In 1989 cum laude gepromoveerd op het proefschrift Bureaucratische cultuur en informatisering. Dit Proefschrift werd beloond met de Samson H.D . Tjeenk Willink prijs 1985-1989 en met de G.A. van Poeljeprijs 1989 van de Vereniging voor Bestuurskunde.
Momenteel is hij hoogleraar Bestuurskunde aan de school voor Politiek en Bestuur van de Universiteit van Tilburg (UvT). Daarnaast is hij Decaan van de Nederlandse School voor Openbaar Bestuur (NSOB) em lid van het adviesorgaan Raad voor Maatschappelijke Ontwikkeling (RMO).
Frissen houdt zich bezig met analyses van de moderne staat. Hij neemt afscheid van de verouderde beschouwing van de staat als centraal sturend orgaan. Hij uit zich sceptisch over de resultaten van de overheidsbemoeienis, vooral ook de toenemende overheidsbemoeienis tot achter de voordeur.. In zijn boek De Staat van Verschil (2007) bekritiseert hij het gecentraliseerde gelijkheidsdenken waarop de moderne staat zich baseert ten koste van een effectiever denken over de decentraal heersende macht van het verschil. Dit zou betere uitgangspunten creëren voor het reorganiseren van de verzorgingsstaat.
In het boek Gevaar verplicht. Over de noodzaak van aristocratische politiek (2010) betoogt hij dat de politieke elites over bijzondere deugden moeten beschikken omdat het gevaar van de staat –het monopolie op geweld- verplichtingen schept.
De Fatale Staat (2013) gaat over de politiek noodzakelijke verzoening met tragiek. Filosoof Jos de Mul: “ Frissen doet mij denken aan de Franse Filosoof Albert Camus. Hoe hard je ook je best doet, de mens kan altijd overvallen door ziekte., dood , ontslag of andere pech. Volgens Camus heeft het geen zin deze tragiek te ontlopen. Ook niet door een beroep te doen op externe krachten als God of het communisme. Frissen houdt niet God of het communisme op afstand, maar politiek en staat.
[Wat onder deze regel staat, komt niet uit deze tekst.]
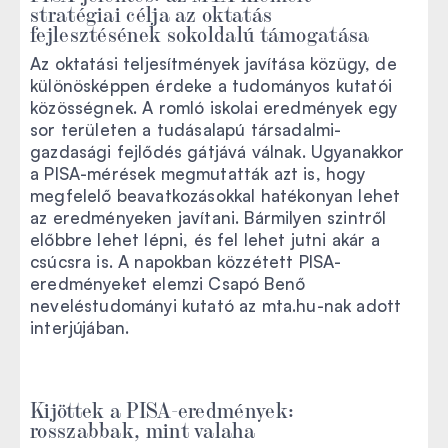
stratégiai célja az oktatás
fejlesztésének sokoldalú támogatása
Az oktatási teljesítmények javítása közügy, de
különösképpen érdeke a tudományos kutatói
közösségnek. A romló iskolai eredmények egy
sor területen a tudásalapú társadalmi-
gazdasági fejlődés gátjává válnak. Ugyanakkor
a PISA-mérések megmutatták azt is, hogy
megfelelő beavatkozásokkal hatékonyan lehet
az eredményeken javítani. Bármilyen szintről
előbbre lehet lépni, és fel lehet jutni akár a
csúcsra is. A napokban közzétett PISA-
eredményeket elemzi Csapó Benő
neveléstudományi kutató az mta.hu-nak adott
interjújában.
Kijöttek a PISA-eredmények:
rosszabbak, mint valaha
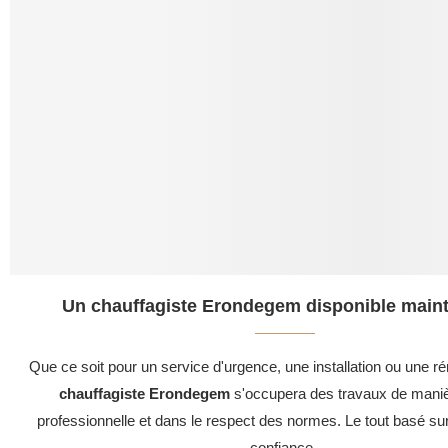
Un chauffagiste Erondegem disponible maint
Que ce soit pour un service d'urgence, une installation ou une ré
chauffagiste Erondegem
s'occupera des travaux de maniè
professionnelle et dans le respect des normes. Le tout basé su
confiance .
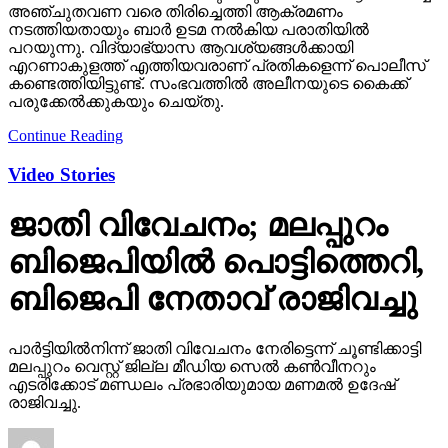
അഞ്ചുതവണ വരെ തിരിച്ചെത്തി ആക്രമണം
നടത്തിയതായും ബാര്‍ ഉടമ നല്‍കിയ പരാതിയില്‍
പറയുന്നു. വിദ്യാഭ്യാസ ആവശ്യങ്ങള്‍ക്കായി
എറണാകുളത്ത് എത്തിയവരാണ് പ്രതികളെന്ന് പൊലീസ്
കണ്ടെത്തിയിട്ടുണ്ട്. സംഭവത്തില്‍ അലീനയുടെ കൈക്ക്
പരുക്കേല്‍ക്കുകയും ചെയ്തു.
Continue Reading
Video Stories
ജാതി വിവേചനം; മലപ്പുറം
ബിജെപിയില്‍ പൊട്ടിത്തെറി,
ബിജെപി നേതാവ് രാജിവച്ചു
പാര്‍ട്ടിയില്‍നിന്ന് ജാതി വിവേചനം നേരിട്ടെന്ന് ചൂണ്ടിക്കാട്ടി
മലപ്പുറം വെസ്റ്റ് ജില്ല മീഡിയ സെല്‍ കണ്‍വീനറും
എടരിക്കോട് മണ്ഡലം പ്രഭാരിയുമായ മണമല്‍ ഉദേഷ്
രാജിവച്ചു.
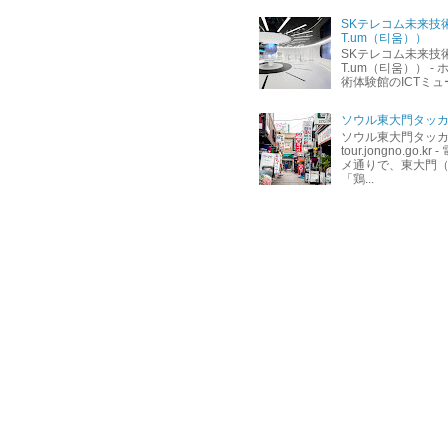
SKテレコム未来技
T.um（티움））
SKテレコム未来技
T.um（티움）） - ホ
術体験館のICTミュージ
ソウル東大門タッカ
ソウル東大門タッカン
tour.jongno.go
メ通りで、東大門
「鶏...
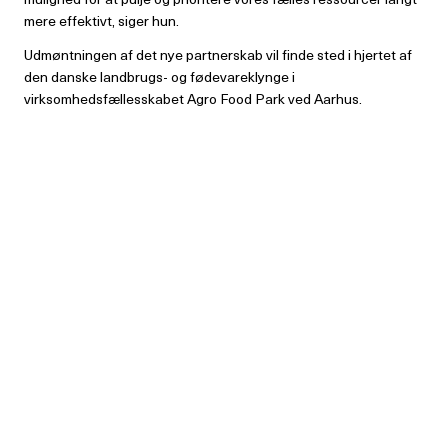
mere effektivt, siger hun.
Udmøntningen af det nye partnerskab vil finde sted i hjertet af
den danske landbrugs- og fødevareklynge i
virksomhedsfællesskabet Agro Food Park ved Aarhus.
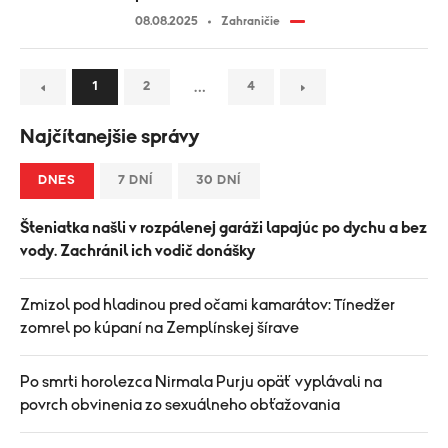
08.08.2025
Zahraničie
…
1
2
4
Najčítanejšie správy
DNES
7 DNÍ
30 DNÍ
Šteniatka našli v rozpálenej garáži lapajúc po dychu a bez
vody. Zachránil ich vodič donášky
Zmizol pod hladinou pred očami kamarátov: Tínedžer
zomrel po kúpaní na Zemplínskej šírave
Po smrti horolezca Nirmala Purju opäť vyplávali na
povrch obvinenia zo sexuálneho obťažovania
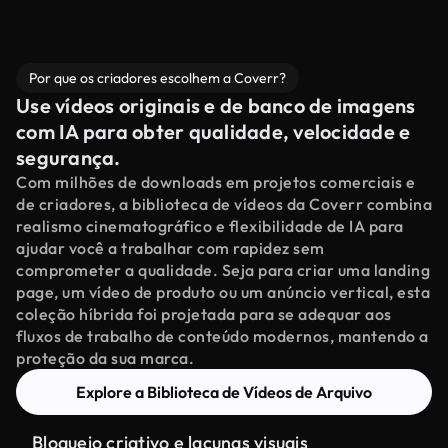
Por que os criadores escolhem a Coverr?
Use vídeos originais e de banco de imagens
com IA para obter qualidade, velocidade e
segurança.
Com milhões de downloads em projetos comerciais e
de criadores, a biblioteca de vídeos da Coverr combina
realismo cinematográfico e flexibilidade de IA para
ajudar você a trabalhar com rapidez sem
comprometer a qualidade. Seja para criar uma landing
page, um vídeo de produto ou um anúncio vertical, esta
coleção híbrida foi projetada para se adequar aos
fluxos de trabalho de conteúdo modernos, mantendo a
proteção da sua marca.
Explore a Biblioteca de Vídeos de Arquivo
Bloqueio criativo e lacunas visuais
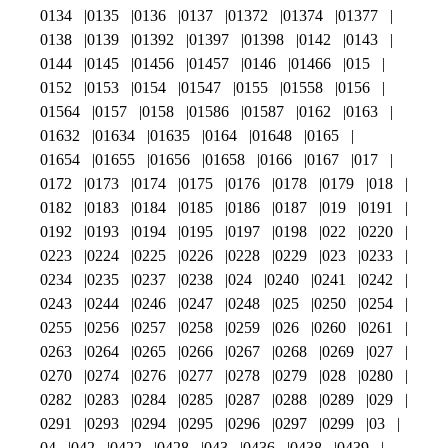
0134
0135
0136
0137
01372
01374
01377
0138
0139
01392
01397
01398
0142
0143
0144
0145
01456
01457
0146
01466
015
0152
0153
0154
01547
0155
01558
0156
01564
0157
0158
01586
01587
0162
0163
01632
01634
01635
0164
01648
0165
01654
01655
01656
01658
0166
0167
017
0172
0173
0174
0175
0176
0178
0179
018
0182
0183
0184
0185
0186
0187
019
0191
0192
0193
0194
0195
0197
0198
022
0220
0223
0224
0225
0226
0228
0229
023
0233
0234
0235
0237
0238
024
0240
0241
0242
0243
0244
0246
0247
0248
025
0250
0254
0255
0256
0257
0258
0259
026
0260
0261
0263
0264
0265
0266
0267
0268
0269
027
0270
0274
0276
0277
0278
0279
028
0280
0282
0283
0284
0285
0287
0288
0289
029
0291
0293
0294
0295
0296
0297
0299
03
04
042
0422
0428
043
0436
0438
0439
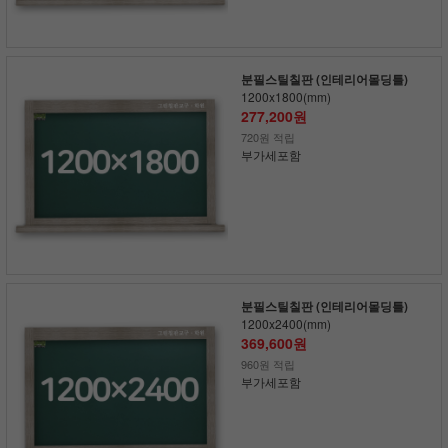
분필스틸칠판 (인테리어몰딩틀)
1200x1800(mm)
277,200원
720원 적립
부가세포함
분필스틸칠판 (인테리어몰딩틀)
1200x2400(mm)
369,600원
960원 적립
부가세포함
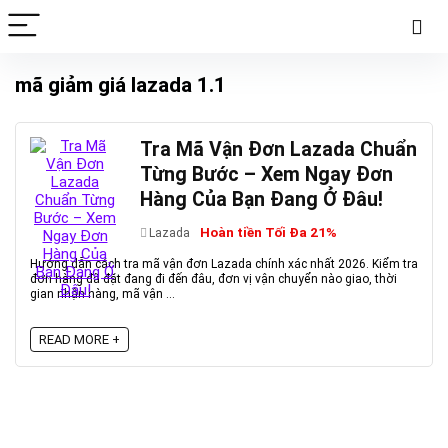
mã giảm giá lazada 1.1
Tra Mã Vận Đơn Lazada Chuẩn
Từng Bước – Xem Ngay Đơn
Hàng Của Bạn Đang Ở Đâu!
Hoàn tiền Tối Đa 21%
Lazada
Hướng dẫn cách tra mã vận đơn Lazada chính xác nhất 2026. Kiểm tra
đơn hàng đã đặt đang đi đến đâu, đơn vị vận chuyển nào giao, thời
gian nhận hàng, mã vận ...
READ MORE +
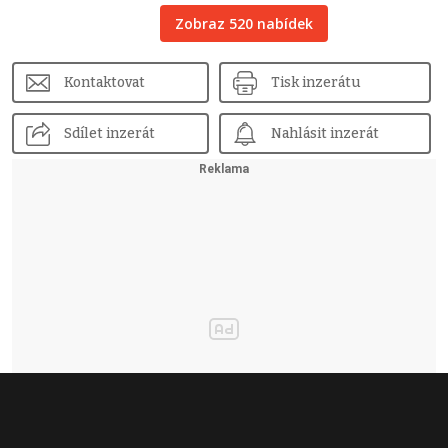
Zobraz 520 nabídek
Kontaktovat
Tisk inzerátu
Sdílet inzerát
Nahlásit inzerát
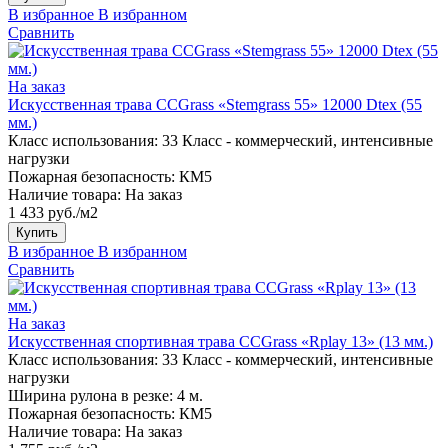
В избранное
В избранном
Сравнить
На заказ
Искусственная трава CCGrass «Stemgrass 55» 12000 Dtex (55
мм.)
Класс использования:
33 Класс - коммерческий, интенсивные
нагрузки
Пожарная безопасность:
КМ5
Наличие товара:
На заказ
1 433 руб./м2
Купить
В избранное
В избранном
Сравнить
На заказ
Искусственная спортивная трава CCGrass «Rplay 13» (13 мм.)
Класс использования:
33 Класс - коммерческий, интенсивные
нагрузки
Ширина рулона в резке:
4 м.
Пожарная безопасность:
КМ5
Наличие товара:
На заказ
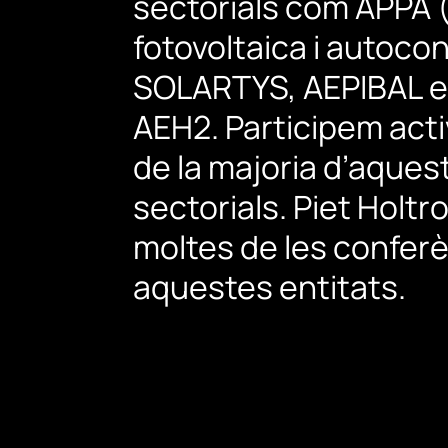
sectorials
com
APPA
fotovoltaica
i
autocon
SOLARTYS,
AEPIBAL
e
AEH2.
Participem
act
de
la
majoria
d’aques
sectorials.
Piet
Holtr
moltes
de
les
conferè
aquestes
entitats.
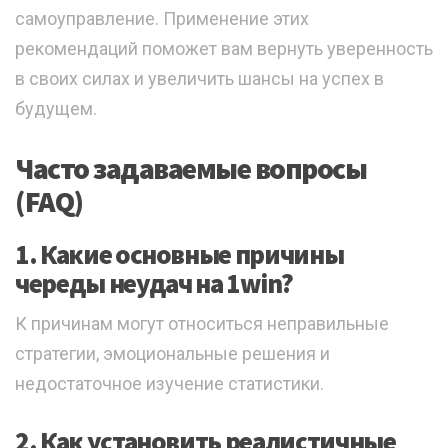
самоуправление. Применение этих
рекомендаций поможет вам вернуть уверенность
в своих силах и увеличить шансы на успех в
будущем.
Часто задаваемые вопросы
(FAQ)
1. Какие основные причины
череды неудач на 1win?
К причинам могут относиться неправильные
стратегии, эмоциональные решения и
недостаточное изучение статистики.
2. Как установить реалистичные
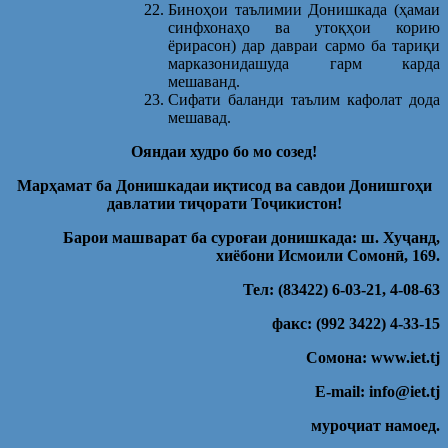
Биноҳои таълимии Донишкада (ҳамаи
синфхонаҳо ва утоқҳои корию
ёрирасон) дар давраи сармо ба тариқи
марказонидашуда гарм карда
мешаванд.
Сифати баланди таълим кафолат дода
мешавад.
Ояндаи худро бо мо созед!
Марҳамат ба Донишкадаи иқтисод ва савдои Донишгоҳи
давлатии тиҷорати Тоҷикистон!
Барои машварат ба суроғаи донишкада: ш. Хуҷанд,
хиёбони Исмоили Сомонӣ, 169.
Тел: (83422) 6-03-21, 4-08-63
факс: (992 3422) 4-33-15
Cомона: www.iet.tj
E-mail: info@iet.tj
муроҷиат намоед.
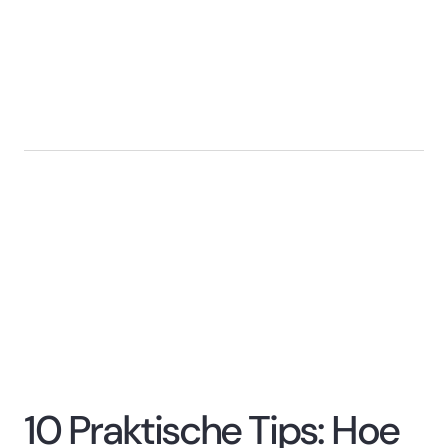
10 Praktische Tips: Hoe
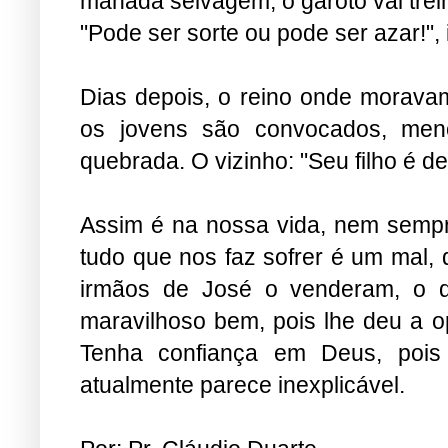
manada selvagem, o garoto vai trei
"Pode ser sorte ou pode ser azar!", i
Dias depois, o reino onde moravam
os jovens são convocados, me
quebrada. O vizinho: "Seu filho é de 
Assim é na nossa vida, nem semp
tudo que nos faz sofrer é um mal
irmãos de José o venderam, o qu
maravilhoso bem, pois lhe deu a o
Tenha confiança em Deus, pois
atualmente parece inexplicável.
In zijn laatste boek De Staat van het Verschil (2016) bekritiseert hij het gecentraliseerde gelijkheidsdenken waarop de moderne staat zich baseert ten koste van een effectiever denken over de decentraal heersende macht van het verschil. Frissen vindt dat we afscheid moeten nemen van het onhaalbare gelijkheidsstreven. Hij pleit voor een politiek van verschil en tolerantie, in tegenstelling tot een door de staat opgelegd emancipatiestreven. De samenleving is niet zo maakbaar (Thomas More)?
In zijn recente advies pleit de Raad voor Maatschappelijke Ontwikkeling ervoor om de immigratie af te stemmen op de behoeftes van de arbeidsmarkt. Wie niet bijdraagt aan de welvaart, kan niet blijven. Paul Frissen beziet met scepsis de groeiende registratiezucht onder professionals. Hij was aanwezig bij een bijeenkomst waar maatschappelijke organisaties afspraken om deel te nemen aan de Verwijsindex Risicojongeren.